> _Provided entries_
Segment Open
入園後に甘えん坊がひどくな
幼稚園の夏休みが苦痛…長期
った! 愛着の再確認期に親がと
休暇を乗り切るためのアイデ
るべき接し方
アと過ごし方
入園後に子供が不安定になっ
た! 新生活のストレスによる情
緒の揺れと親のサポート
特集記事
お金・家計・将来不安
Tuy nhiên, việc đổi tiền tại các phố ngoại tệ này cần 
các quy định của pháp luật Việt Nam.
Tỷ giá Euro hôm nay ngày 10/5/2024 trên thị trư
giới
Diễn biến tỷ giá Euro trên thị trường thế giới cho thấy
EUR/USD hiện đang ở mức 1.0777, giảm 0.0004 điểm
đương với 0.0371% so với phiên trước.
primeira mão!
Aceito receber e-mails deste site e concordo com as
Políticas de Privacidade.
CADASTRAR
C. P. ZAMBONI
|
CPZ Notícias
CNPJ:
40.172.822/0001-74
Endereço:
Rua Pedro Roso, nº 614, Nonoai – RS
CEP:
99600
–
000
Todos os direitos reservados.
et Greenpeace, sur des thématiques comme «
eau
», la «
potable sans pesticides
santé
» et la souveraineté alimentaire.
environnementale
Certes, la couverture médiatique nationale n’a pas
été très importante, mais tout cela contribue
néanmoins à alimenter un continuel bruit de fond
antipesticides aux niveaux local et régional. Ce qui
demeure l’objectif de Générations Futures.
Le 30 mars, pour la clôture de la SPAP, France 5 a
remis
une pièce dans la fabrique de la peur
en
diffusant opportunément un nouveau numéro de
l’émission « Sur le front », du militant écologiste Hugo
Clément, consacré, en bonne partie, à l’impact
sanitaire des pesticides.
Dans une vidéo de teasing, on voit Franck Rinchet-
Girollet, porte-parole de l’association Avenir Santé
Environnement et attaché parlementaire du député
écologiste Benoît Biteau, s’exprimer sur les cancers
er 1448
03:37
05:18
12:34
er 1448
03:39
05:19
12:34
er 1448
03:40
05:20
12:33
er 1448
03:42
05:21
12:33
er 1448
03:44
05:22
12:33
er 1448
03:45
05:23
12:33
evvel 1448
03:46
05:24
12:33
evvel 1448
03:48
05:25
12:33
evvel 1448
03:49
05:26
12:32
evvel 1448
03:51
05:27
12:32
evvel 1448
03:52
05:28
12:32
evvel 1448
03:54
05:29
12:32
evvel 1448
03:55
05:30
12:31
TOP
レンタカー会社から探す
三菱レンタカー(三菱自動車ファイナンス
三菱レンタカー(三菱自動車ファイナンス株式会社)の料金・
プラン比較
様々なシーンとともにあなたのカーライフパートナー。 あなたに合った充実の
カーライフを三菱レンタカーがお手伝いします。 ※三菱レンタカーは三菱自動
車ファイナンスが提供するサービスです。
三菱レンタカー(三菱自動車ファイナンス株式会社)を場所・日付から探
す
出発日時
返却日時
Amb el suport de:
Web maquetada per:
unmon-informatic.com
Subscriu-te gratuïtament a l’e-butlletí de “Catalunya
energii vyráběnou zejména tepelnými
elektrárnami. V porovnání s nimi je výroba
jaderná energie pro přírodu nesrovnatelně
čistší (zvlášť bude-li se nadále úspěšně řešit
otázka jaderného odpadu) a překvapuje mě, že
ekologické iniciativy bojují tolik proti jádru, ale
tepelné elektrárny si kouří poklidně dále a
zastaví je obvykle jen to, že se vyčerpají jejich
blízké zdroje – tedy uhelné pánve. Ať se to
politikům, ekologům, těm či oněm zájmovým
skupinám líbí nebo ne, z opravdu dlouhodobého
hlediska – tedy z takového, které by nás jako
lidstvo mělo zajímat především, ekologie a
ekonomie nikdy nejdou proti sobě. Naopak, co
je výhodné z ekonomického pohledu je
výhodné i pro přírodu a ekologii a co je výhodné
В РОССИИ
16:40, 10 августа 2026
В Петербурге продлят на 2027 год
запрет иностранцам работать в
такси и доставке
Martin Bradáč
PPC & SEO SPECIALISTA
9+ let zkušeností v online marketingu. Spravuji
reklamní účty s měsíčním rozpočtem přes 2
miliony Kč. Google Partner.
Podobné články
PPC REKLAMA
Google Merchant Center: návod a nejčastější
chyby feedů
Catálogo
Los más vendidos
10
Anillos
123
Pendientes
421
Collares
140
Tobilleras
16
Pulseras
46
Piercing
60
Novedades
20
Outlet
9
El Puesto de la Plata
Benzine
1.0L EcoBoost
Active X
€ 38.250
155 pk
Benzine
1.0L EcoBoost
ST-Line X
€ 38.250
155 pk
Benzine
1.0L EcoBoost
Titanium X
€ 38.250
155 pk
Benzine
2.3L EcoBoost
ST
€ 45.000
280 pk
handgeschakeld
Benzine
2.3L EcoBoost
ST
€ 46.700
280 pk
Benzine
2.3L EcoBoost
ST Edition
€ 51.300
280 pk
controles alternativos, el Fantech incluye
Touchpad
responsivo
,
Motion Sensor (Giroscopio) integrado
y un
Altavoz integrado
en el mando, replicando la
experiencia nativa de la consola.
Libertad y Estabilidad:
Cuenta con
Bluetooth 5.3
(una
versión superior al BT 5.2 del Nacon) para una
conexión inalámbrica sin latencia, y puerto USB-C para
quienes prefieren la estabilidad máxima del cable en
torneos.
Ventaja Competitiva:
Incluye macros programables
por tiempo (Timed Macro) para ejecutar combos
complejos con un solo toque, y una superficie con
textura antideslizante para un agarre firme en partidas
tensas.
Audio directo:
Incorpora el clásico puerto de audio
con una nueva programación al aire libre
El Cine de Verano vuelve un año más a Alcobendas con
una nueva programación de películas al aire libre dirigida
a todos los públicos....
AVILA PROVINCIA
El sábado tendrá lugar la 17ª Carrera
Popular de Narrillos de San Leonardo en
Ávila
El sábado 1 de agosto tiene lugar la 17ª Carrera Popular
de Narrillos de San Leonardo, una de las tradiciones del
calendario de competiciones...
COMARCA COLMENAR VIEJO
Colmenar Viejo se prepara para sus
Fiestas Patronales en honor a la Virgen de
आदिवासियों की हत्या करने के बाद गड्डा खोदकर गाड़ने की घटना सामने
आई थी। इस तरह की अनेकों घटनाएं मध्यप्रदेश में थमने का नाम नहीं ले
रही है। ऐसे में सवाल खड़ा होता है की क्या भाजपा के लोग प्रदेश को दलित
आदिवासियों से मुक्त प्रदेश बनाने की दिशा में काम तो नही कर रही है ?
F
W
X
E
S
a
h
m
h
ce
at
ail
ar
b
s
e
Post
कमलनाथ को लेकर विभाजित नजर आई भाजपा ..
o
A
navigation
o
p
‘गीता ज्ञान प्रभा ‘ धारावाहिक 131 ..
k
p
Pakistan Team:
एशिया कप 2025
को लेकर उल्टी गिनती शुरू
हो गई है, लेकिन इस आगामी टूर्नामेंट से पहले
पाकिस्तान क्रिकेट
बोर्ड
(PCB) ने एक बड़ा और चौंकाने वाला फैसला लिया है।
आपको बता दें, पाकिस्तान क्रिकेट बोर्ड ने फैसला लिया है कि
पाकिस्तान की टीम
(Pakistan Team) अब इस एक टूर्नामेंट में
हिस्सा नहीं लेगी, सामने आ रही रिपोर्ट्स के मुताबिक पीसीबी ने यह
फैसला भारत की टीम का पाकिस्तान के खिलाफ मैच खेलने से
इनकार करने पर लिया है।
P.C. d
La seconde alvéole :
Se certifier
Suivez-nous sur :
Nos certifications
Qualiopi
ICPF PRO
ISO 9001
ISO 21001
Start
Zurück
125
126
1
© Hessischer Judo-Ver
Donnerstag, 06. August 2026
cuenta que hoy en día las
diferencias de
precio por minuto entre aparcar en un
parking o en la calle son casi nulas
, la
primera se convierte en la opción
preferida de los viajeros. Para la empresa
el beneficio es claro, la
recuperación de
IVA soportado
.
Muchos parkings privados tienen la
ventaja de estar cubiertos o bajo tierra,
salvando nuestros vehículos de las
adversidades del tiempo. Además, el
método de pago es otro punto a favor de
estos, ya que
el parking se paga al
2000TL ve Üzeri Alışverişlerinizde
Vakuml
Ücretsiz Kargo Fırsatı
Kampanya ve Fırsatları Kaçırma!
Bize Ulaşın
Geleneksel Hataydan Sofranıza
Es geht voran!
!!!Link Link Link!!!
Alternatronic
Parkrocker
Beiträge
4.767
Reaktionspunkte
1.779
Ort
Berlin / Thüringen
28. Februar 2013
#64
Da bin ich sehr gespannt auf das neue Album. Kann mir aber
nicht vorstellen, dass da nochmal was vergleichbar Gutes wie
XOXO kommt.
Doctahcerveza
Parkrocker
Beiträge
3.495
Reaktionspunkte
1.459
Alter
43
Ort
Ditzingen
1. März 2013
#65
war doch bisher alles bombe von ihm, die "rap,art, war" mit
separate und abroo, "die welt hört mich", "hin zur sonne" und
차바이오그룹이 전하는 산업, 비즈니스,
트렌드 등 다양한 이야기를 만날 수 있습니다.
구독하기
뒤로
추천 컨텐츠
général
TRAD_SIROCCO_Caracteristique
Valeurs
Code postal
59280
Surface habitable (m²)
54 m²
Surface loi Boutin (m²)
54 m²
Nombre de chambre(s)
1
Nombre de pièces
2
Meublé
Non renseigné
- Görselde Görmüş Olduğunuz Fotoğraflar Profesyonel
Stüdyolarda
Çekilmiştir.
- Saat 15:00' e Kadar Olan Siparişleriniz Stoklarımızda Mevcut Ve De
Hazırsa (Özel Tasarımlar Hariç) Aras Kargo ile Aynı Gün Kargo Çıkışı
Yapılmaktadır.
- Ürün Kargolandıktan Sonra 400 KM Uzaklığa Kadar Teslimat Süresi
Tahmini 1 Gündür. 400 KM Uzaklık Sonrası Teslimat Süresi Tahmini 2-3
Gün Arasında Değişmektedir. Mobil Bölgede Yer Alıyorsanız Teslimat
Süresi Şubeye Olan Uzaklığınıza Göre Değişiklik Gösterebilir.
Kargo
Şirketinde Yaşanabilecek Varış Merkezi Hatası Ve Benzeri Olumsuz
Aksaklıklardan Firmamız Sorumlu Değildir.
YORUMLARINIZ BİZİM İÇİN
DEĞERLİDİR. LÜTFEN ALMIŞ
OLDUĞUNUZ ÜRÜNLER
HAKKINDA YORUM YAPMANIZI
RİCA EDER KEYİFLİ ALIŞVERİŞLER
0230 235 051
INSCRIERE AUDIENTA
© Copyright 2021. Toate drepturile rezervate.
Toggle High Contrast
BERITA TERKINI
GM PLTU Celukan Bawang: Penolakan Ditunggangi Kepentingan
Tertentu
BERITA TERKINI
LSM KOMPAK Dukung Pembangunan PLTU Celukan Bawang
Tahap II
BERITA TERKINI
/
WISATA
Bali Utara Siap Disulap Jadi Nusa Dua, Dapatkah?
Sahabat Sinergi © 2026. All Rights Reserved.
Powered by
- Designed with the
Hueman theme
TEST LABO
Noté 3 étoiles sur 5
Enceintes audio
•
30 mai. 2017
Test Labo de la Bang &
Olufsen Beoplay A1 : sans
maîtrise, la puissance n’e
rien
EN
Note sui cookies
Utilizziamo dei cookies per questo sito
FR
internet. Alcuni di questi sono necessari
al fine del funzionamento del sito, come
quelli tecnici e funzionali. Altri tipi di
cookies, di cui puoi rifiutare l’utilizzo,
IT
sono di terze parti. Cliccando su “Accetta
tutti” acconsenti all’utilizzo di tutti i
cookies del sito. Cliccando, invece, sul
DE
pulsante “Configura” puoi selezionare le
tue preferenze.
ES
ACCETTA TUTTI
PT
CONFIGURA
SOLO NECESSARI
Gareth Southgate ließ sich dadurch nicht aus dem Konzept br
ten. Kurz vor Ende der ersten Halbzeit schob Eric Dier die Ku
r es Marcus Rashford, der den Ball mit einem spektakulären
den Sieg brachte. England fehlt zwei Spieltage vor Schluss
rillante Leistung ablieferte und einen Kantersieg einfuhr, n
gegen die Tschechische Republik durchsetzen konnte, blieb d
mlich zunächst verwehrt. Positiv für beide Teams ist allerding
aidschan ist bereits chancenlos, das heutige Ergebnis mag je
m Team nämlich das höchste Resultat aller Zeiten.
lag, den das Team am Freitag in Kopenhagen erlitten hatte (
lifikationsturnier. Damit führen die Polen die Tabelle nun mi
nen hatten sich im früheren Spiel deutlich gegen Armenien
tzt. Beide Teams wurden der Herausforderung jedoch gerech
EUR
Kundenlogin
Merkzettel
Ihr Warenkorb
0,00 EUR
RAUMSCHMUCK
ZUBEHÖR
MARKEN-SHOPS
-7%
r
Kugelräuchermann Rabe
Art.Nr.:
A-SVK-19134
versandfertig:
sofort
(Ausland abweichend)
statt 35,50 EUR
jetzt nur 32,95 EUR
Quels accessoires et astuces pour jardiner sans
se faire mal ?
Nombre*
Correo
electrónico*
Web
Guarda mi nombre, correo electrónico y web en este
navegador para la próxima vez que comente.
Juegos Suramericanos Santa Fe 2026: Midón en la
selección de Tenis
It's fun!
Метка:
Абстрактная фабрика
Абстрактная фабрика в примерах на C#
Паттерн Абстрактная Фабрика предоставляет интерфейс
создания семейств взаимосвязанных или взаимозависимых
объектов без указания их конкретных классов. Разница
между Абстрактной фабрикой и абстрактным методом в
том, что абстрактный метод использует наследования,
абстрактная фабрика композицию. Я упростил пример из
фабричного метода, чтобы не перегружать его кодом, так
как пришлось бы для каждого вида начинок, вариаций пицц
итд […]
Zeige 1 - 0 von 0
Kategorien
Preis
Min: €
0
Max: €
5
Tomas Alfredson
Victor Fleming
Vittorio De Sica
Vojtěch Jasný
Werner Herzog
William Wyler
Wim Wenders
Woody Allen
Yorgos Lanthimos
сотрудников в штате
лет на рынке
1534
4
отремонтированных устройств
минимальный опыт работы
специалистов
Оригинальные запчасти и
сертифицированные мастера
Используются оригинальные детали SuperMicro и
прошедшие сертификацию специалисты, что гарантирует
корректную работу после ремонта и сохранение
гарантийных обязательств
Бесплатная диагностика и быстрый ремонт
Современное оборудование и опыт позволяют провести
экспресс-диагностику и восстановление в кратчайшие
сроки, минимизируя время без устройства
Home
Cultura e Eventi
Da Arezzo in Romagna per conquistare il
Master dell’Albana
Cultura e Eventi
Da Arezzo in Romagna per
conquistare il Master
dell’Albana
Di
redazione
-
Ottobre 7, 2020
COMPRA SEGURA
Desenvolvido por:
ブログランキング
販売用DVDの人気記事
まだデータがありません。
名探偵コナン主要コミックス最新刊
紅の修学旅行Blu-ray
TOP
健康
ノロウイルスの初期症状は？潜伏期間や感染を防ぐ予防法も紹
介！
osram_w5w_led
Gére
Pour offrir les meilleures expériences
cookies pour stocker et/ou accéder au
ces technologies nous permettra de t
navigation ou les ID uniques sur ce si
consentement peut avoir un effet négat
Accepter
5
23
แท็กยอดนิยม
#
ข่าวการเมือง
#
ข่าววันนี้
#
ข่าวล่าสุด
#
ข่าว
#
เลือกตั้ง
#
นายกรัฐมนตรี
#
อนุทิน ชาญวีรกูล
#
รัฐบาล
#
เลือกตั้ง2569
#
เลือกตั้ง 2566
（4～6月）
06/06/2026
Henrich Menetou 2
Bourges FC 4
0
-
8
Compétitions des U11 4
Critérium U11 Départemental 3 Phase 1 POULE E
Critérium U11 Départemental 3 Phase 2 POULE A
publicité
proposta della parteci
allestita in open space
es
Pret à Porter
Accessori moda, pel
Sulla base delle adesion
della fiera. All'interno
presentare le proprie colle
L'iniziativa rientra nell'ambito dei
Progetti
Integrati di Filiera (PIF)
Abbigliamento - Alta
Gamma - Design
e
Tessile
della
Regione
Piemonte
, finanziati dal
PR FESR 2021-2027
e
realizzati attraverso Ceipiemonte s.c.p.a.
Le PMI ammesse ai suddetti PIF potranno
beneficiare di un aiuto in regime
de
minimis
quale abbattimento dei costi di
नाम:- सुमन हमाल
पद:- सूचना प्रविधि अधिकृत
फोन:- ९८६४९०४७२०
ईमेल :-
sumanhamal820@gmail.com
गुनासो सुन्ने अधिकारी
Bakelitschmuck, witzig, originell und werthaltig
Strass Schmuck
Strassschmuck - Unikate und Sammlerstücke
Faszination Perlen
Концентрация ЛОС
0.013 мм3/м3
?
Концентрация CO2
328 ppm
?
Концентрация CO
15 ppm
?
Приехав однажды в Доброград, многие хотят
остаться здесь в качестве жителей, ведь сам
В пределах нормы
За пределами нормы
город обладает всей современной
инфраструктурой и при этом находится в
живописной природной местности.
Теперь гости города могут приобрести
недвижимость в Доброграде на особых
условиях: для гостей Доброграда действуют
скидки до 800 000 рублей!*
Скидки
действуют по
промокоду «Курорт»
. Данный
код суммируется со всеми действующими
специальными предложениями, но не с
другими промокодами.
Segment Closed
> _Task objective_
Your answer should be the lines of the listing above between the line holding "Концентрация ЛОС" and the line holding "Теперь гости города могут приобрести", inclusive, restated word for word and alone.

> _Answer space_
Концентрация ЛОС
0.013 мм3/м3
?
Концентрация CO2
328 ppm
?
Концентрация CO
15 ppm
?
Приехав однажды в Доброград, многие хотят
остаться здесь в качестве жителей, ведь сам
В пределах нормы
За пределами нормы
город обладает всей современной
инфраструктурой и при этом находится в
живописной природной местности.
Теперь гости города могут приобрести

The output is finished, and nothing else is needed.